Comissão cria grupo para monitorar atendimento a vítimas de massacre

A Comissão de Direitos Humanos da Câmara dos Deputados decidiu criar grupo formado por membros do Legislativo, Executivo e Judiciário para avaliar as condições das vítimas que sobreviveram ao massacre de Eldorado dos Carajás
Maurício Hashizume
 20/05/2006

A Comissão de Direitos Humanos e Minorias (CDH) da Câmara dos Deputados aprovou requerimento para a formação de um grupo formado por membros dos Poderes Legislativo, Executivo e Judiciário para avaliar as condições das vítimas que sobreviveram ao massacre de Eldorado dos Carajás, no Pará, que completou dez anos. No dia 17 de abril de 1996, 19 trabalhadores rurais sem terra foram brutalmente assassinados e mais de 60 pessoas foram feridas.

O novo grupo será composto por parlamentares da própria CDH, representantes do Ministério da Justiça (MJ), do Ministério Público Federal, da Promotoria de Justiça do Pará, da Comissão Especial de Combate à Violência no Campo (que deve ser formalizada dentro de alguns dias por decreto assinado pelo presidente da República) e também das vítimas do trágico episódio. A decisão de constituição da comitiva foi tomada na esteira de audiência pública sobre o tema realizada nesta quarta-feira (17).

Uma das primeiras providências do grupo será uma reunião com ministros do Superior Tribunal de Justiça (STJ), foro no qual repousam recursos relativos aos únicos dois condenados pelo massacre – o coronel Mário Collares Pantoja e o major José Maria Pereira de Oliveira, condenados respectivamente a 228 anos e 154 anos de prisão, que esperam o julgamento do recurso em liberdade. “Quem está preso, na verdade, é quem morreu, quem está na cadeira de rodas ou quem está com uma bala alojada no corpo. Ocupar é crime, massacrar não é. Se fosse, haveria punição”, desabafou João Luís Vieira de Sousa, da coordenação nacional do Movimento dos Trabalhadores Rurais Sem Terra (MST).

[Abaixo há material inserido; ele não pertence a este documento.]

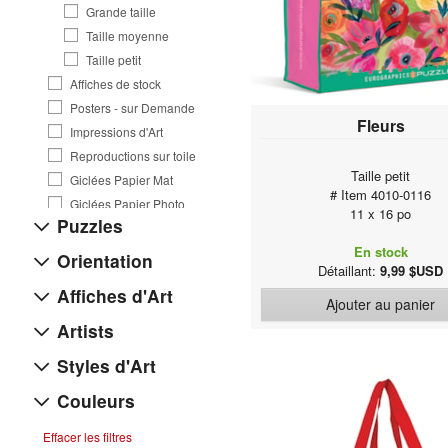
Grande taille
Taille moyenne
Taille petit
Affiches de stock
Posters - sur Demande
Fleurs
Impressions d'Art
Reproductions sur toile
Taille petit
Giclées Papier Mat
# Item 4010-0116
Giclées Papier Photo
11 x 16 po
Puzzles
Cartes de Voeux
En stock
Présentoirs
Orientation
Détaillant:
9,99 $USD
Affiches d'Art
Ajouter au panier
Artists
Styles d'Art
Couleurs
Effacer les filtres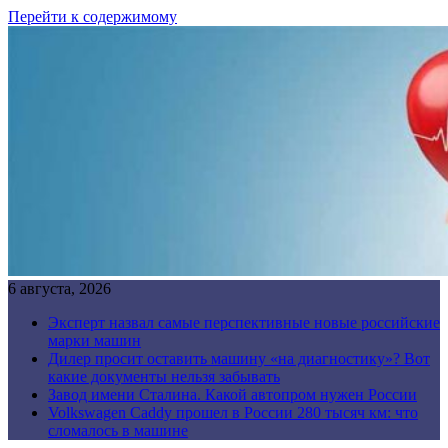
Перейти к содержимому
6 августа, 2026
Эксперт назвал самые перспективные новые российские
марки машин
Дилер просит оставить машину «на диагностику»? Вот
какие документы нельзя забывать
Завод имени Сталина. Какой автопром нужен России
Volkswagen Caddy прошел в России 280 тысяч км: что
сломалось в машине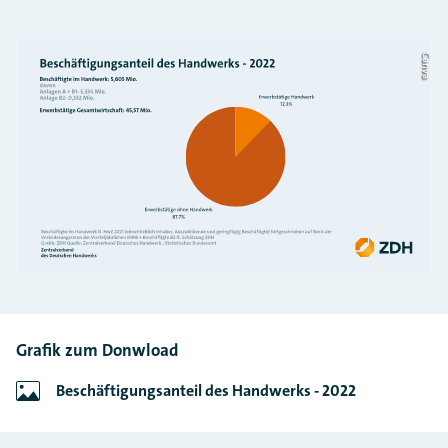
Canva
Grafik zum Donwload
Beschäftigungsanteil des Handwerks - 2022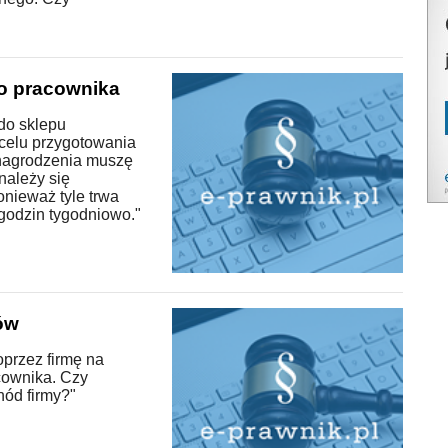
o pracownika
do sklepu
elu przygotowania
nagrodzenia muszę
 należy się
onieważ tyle trwa
 godzin tygodniowo."
ów
przez firmę na
cownika. Czy
ód firmy?"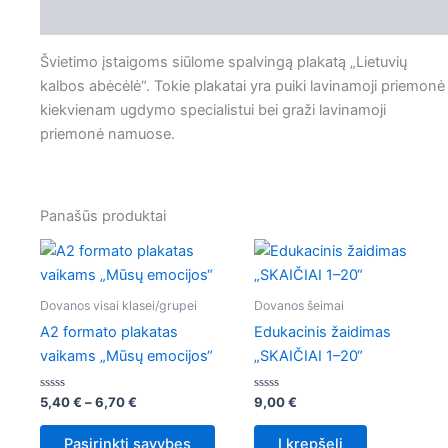
Aprašymas
Švietimo įstaigoms siūlome spalvingą plakatą „Lietuvių
kalbos abėcėlė“. Tokie plakatai yra puiki lavinamoji priemonė
kiekvienam ugdymo specialistui bei graži lavinamoji
priemonė namuose.
Panašūs produktai
Price
This
range:
product
5,40 €
through
has
Dovanos visai klasei/grupei
Dovanos šeimai
6,70 €
multiple
A2 formato plakatas
Edukacinis žaidimas
variants.
vaikams „Mūsų emocijos“
„SKAIČIAI 1–20“
The
options
Įvertinimas:
Įvertinimas:
5,40
€
–
6,70
€
9,00
€
0
0
may
iš
iš
5
5
be
Pasirinkti savybes
Į krepšelį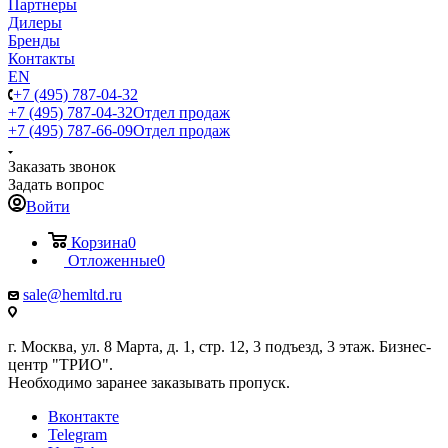
Партнеры
Дилеры
Бренды
Контакты
EN
+7 (495) 787-04-32
+7 (495) 787-04-32
Отдел продаж
+7 (495) 787-66-09
Отдел продаж
Заказать звонок
Задать вопрос
Войти
Корзина
0
Отложенные
0
sale@hemltd.ru
г. Москва, ул. 8 Марта, д. 1, стр. 12, 3 подъезд, 3 этаж. Бизнес-
центр "ТРИО".
Необходимо заранее заказывать пропуск.
Вконтакте
Telegram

Procurador de Justiça do Estado do Pará que acompanhou o caso desde a primeira hora, Marco Aurélio Lima do Nascimento externou críticas à “eternização dos recursos” em várias instâncias. “Justiça tardia não é Justiça”, disse aos deputados presentes. Ele pediu mudanças na legislação para que seja vetado direito de cumprimento da pena em liberdade enquanto todos os recursos não forem julgados para condenações como a do caso de Eldorado dos Carajás, por crimes hediondos.

Também está nos planos da comitiva um encontro com membros do governo do Pará, para conferir de perto o quadro-geral dos pedidos de indenizações e o atendimento médico que vem sendo disponibilizado aos trabalhadores que sofrem até hoje os horrores da violência praticada por agentes públicos. “O massacre não acabou. Continua até hoje para as vítimas”, testemunhou, durante a audiência na Câmara Federal, Antônio Alves Oliveira, representante dos mutilados. De acordo com ele, o
tratamento médico às vitimas prometido pelo estado do Pará continua precário e os pedidos de indenização têm sido negligenciados por meio de recursos judiciais. A demora, inclusive, fez com que ele próprio aceitasse um acordo para que o governo estadual pagasse apenas R$ 65 mil do total de R$ 333 mil que ele pleiteara inicialmente, em 1998, mas ainda não viu a cor do dinheiro. “Desse jeito, nós é que vamos ter que pagar”, adicionou o representante dos mutilados.

Nascimento, por seu turno, ressaltou ainda que, desde o início, houve muita dificuldade com esse tipo de questão por causa da falta de registros civis de muitos trabalhadores e fez uma revelação surpreendente: “Um deles até hoje não foi identificado”. Cerca de 20 vítimas recebem pensão de um salário mínimo do governo do Pará e a maioria continua aguardando o pagamento das indenizações.

Presente na audiência, o deputado Zenaldo Coutinho (PSDB-PA) defendeu o governo estadual e afirmou que as indenizações estão sendo acordadas no âmbito da Justiça, com anuência do advogado das vítimas. Além disso, ele afirmou também que, segundo relatórios oficiais, o atendimento médico tem sido garantido de forma adequada. Se ele estiver certo, o grupo recém-formado terá pouco trabalho, mas caso a situação real seja mais próxima do relato das vítimas, o governo do Pará precisará dar as devidas explicações públicas para as autoridades.